The ERP results showed that the mean N2 amplitudes increased significantly post-mindfulness training while being significantly greater than the N2 amplitudes in the post-test of the control group as well. The current study remains consistent with previous findings that mindfulness training induced higher N2 amplitudes (Atchley et al. 2016; Zhang et al. 2019). The greater N2 would imply greater awareness and focus devoted to the current task. The enhancement of N2 would also indicate attention monitoring, response inhibition and attentional control indicated by the increased N2 amplitudes (Andreu et al. 2019; Cahn and Polich 2006; Dickter and Bartholow 2010; Folstein & Van, 2008; Posner et al. 2015; Sabri et al. 2006).

The ERP results also showed that P3 amplitudes in No-go trials were significantly greater than that of Go trials regardless of group and time, which might indicate that participants recruited more attentional resources to the no-go trials. Moreover, the P3 amplitudes were significantly greater after the mindfulness training, while being significantly greater than that of the control group in the post-test. Similar to the increased N2, the increase in P3 would indicate a more conscious awareness as well as attention to the task at hand. Moreover, the increase in P3 also indicates an increased detection of inhibition (Owens et al. 2021). The findings on P3 were consistent with the previous studies that indicated these amplitudes were associated with attentional stability (Lee et al. 2014), implying that P3 may be the neural correlate of attention allocation, and enhanced P3 amplitudes were likely to reflect attentional resource distribution to incoming stimuli. The findings are aligned with a previous study that reported that MW decreased P3 (Dias da Silva et al. 2022) and mindfulness increased P3 (Bailey et al. 2019).

In sum, the current study provides additional supporting evidence for previous research on the advantageous influence of mindfulness training on attention allocation and mind wandering. Mindfulness effectively improved self-reported mindfulness and lowered self-reported anxiety. Moreover, the increased N2 and P3 amplitudes after mindfulness training indicate lowered MW, and improved sustained attention and awareness.

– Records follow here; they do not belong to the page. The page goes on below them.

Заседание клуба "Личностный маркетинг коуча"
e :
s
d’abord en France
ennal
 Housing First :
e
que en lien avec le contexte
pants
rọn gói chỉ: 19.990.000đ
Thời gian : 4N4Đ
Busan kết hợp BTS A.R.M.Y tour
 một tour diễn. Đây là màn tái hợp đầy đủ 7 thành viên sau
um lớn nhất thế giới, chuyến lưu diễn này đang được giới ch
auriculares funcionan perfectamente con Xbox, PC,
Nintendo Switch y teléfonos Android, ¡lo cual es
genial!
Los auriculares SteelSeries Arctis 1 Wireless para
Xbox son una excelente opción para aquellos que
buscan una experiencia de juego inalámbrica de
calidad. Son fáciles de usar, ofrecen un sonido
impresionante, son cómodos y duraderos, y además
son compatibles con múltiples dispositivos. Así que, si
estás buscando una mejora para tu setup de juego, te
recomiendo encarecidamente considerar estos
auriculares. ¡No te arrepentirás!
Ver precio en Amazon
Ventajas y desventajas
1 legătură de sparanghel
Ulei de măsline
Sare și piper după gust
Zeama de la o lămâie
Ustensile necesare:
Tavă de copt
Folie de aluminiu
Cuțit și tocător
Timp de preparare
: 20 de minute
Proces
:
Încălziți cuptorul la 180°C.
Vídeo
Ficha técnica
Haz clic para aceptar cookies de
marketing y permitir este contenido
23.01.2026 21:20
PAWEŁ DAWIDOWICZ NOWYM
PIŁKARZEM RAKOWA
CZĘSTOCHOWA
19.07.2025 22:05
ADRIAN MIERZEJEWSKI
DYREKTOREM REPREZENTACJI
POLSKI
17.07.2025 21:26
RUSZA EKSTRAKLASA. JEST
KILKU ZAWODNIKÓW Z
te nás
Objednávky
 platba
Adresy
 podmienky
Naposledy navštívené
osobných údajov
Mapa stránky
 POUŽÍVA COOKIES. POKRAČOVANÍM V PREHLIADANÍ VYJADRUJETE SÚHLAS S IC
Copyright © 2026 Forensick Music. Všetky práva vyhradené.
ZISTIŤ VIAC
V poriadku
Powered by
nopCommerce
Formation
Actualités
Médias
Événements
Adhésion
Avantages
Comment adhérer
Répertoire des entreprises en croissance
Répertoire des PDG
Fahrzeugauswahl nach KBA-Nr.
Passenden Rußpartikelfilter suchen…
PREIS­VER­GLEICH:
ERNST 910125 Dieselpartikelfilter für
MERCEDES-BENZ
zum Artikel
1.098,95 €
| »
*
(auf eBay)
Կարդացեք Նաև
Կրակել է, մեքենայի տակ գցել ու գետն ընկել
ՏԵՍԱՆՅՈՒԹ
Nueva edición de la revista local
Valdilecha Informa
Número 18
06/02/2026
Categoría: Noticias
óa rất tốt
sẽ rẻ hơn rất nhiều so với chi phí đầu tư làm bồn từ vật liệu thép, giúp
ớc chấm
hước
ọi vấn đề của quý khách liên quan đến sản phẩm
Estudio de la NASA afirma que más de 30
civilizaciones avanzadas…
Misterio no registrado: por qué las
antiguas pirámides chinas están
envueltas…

Some limitations of this study should be acknowledged. First, it lacked an active control group. The study provided new insights into the effectiveness of mindfulness intervention on MW but provide no evidence of the differences between mindfulness and other interventions. Therefore, the results of the current study should be viewed within the context of mindfulness, and no other clinical fields since no comparisons were made. Future studies should include an active control group for results that could be applied more generally. Second, mindfulness training was conducted during the month in which final exams were held, and participants may have had more intense and constant anxiety than usual because of the stress from the final exams. This may have affected the participants’ sustained attention. Third, the stimuli and the response keys are both numbers, which may have affected participants’ task performance, since the participants might have reacted faster when the response keys and stimuli shown are the same. Future studies should use different types of stimuli and response keys.

Conclusion

This study showed that mindfulness had a positive effect on improving sustained attention, which was supported by decreased MW and increased N2 and P3 amplitudes. This study extended the previous studies by using a modified SART and examining the neural correlates that can inform the mechanism of the influence of mindfulness on MW and sustained attention.